Task brief: For each entry, output its words exactly and leave any picture behind.

Source information:
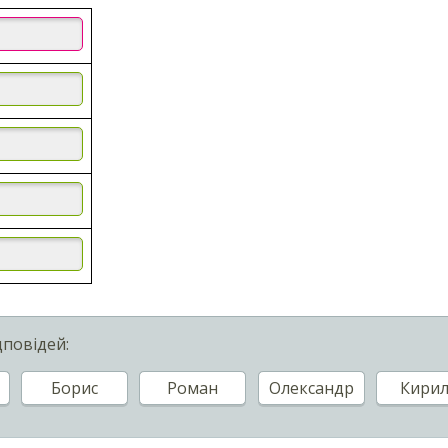
дповідей:
Борис
Роман
Олександр
Кири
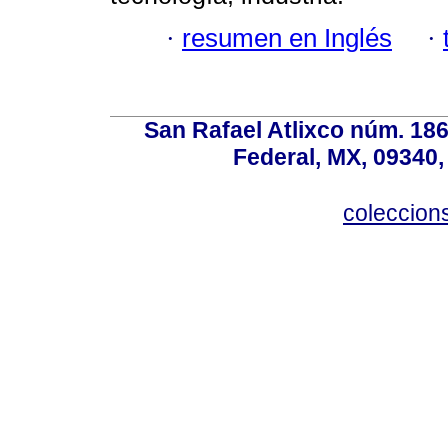
·
resumen en Inglés
·
San Rafael Atlixco núm. 186,
Federal, MX, 09340,
coleccio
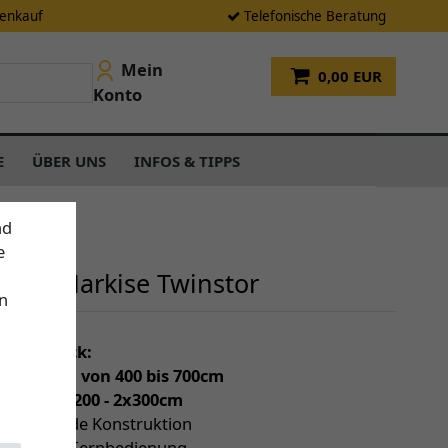
tenkauf
Telefonische Beratung
Mein
0,00 EUR
Konto
E
ÜBER UNS
INFOS & TIPPS
nd
e
ende Markise Twinstor
n
einen Blick:
individuell von 400 bis 700cm
 (Tiefe) 2x200 - 2x300cm
freistehende Konstruktion
otor mit Fernbedienung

Result:
дповідей:
Борис
Роман
Олександр
Кири
·
resumen en Inglés
·
San Rafael Atlixco núm. 186,
Federal, MX, 09340,
coleccio
tenkauf
Telefonische Beratung
Mein
0,00 EUR
Konto
E
ÜBER UNS
INFOS & TIPPS
nd
e
ende Markise Twinstor
n
einen Blick:
individuell von 400 bis 700cm
 (Tiefe) 2x200 - 2x300cm
freistehende Konstruktion
otor mit Fernbedienung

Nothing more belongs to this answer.